The backend that writes itself · 20261 / 19
Slide 1: The backend that writes itself — title

The narration

The deck is designed to be skimmed visually, but the story is in the speaker notes. Here it is slide by slide.

  1. The backend that writes itself. I built a tool that turns a Postgres database into a complete, production-grade backend — and I've been running a real product on it for 9 months.
  2. The tax. Change one column and you touch five files in three languages. Every team on earth pays this tax. It has nothing to do with their product.
  3. The solution. A single native binary. You point it at your database, it builds the API at startup, and writes the typed frontend client into your source tree. The contract can't drift — it's generated from the schema minutes ago.
  4. An endpoint is a SQL file. The same endpoint in a traditional stack is route, controller, validation, DTO, service, repository, client type, client function — 5 to 7 files, 2 to 3 languages, plus a code review for each. Here, an endpoint is a SQL file.
  5. The type-system collapse. One source of truth. In the case-study product, 154 API contracts exist — and exactly zero are maintained by a human.
  6. The declarative holy grail. You state intent and the machine guarantees execution. Everyone who chased it built a new language and died on the adoption curve. We didn't invent a language — we removed everything except the declarative language that won 50 years ago. Declaring intent is exactly what AI models are best at.
  7. Not a demo. A product. Every number here is measured from the repo and reproducible. The backend of this product is PostgreSQL plus one JSON file.
  8. Making change cheap. The origin story is requirements churn — stakeholders who only recognize what they want when they see it working. The only winning strategy is making change cheap. The generated client files changed 108 times: 108 rounds of "they changed their mind," absorbed automatically.
  9. Declarative everything. Security, caching, real-time — the checklist every business app needs — is declarative. You can audit the security posture of the whole API with grep.
  10. Performance. The usual trade is convenience vs. performance. Here the convenient thing is also the fast thing, because we removed the layers instead of optimizing them. Note what we're compared against: hand-tuned raw-driver code no real team ships. Real projects use ORMs — the EF Core row is 30% slower.
  11. vs. PostgREST & Supabase. They validated the category. We differ on who writes the query: they let the client specify it, capping you at their URL syntax and exposing your whole schema. We say write SQL — the most expressive data language ever made — and expose exactly that. Plus we're 2.6× faster and one binary instead of seven services.
  12. Enterprise features. The unglamorous things enterprise deals hang on: upload an Excel file, encrypt SSNs, route reads to replicas. Each is normally a sprint; here each is an annotation.
  13. The worst case.
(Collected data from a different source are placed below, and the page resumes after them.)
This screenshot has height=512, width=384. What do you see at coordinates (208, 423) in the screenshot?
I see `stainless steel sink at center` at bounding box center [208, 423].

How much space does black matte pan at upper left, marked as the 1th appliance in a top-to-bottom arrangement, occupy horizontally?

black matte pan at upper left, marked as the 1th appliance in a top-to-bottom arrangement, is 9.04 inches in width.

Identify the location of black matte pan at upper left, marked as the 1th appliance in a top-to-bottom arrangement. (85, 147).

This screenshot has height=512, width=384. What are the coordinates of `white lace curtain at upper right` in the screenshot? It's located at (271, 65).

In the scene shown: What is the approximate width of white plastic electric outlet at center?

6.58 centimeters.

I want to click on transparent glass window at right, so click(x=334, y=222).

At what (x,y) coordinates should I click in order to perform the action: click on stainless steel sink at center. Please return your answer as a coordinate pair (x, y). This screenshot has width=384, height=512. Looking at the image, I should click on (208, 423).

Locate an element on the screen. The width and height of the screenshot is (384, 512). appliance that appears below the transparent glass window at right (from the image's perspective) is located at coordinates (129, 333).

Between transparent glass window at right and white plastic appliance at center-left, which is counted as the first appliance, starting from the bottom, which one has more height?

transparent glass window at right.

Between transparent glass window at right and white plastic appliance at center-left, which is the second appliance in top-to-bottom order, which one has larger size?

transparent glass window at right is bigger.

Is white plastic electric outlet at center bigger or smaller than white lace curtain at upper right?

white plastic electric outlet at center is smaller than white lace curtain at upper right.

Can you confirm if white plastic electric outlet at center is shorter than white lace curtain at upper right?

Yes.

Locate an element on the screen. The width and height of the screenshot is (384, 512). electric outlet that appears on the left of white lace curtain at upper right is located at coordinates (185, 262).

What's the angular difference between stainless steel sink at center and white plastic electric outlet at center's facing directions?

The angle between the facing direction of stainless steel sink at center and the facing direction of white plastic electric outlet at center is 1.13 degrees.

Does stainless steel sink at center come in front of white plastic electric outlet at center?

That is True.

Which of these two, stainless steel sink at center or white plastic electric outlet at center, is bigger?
We measured the worst case for this architecture and still got 28%. The average business app does better, because the average business app is mostly the plumbing we delete.
  14. We removed the glue code. Everyone is making AI write the glue code faster. We removed the glue code. The agent reads two files, declares intent in SQL, and machines verify the rest. A third of commits are AI-co-authored, with a human owning design and review.
  15. Agents touching your data safely. The same governed, role-checked, rate-limited endpoints you already have — one annotation away. The database becomes the single source of truth for apps, frontends, and agents. It's still the same file.
  16. An AI-infrastructure play. Five years ago this would have been a developer-productivity tool. Today it's the architecture that makes both AI-written code and AI-called APIs cheap and safe.
  17. The loop. We measured what this did for one product — a third of the code never written, one developer doing a team's work. Now multiply that across every product we build, and every AI agent that will want to talk to them.
  18. Appendix A1. Every measured value is from the production repo and reproducible — exact commands in the case-study raw-data appendix.
  19. Appendix A2. The full feature list. The message is the length of the list, and that each line is an annotation or a config block — not a sprint.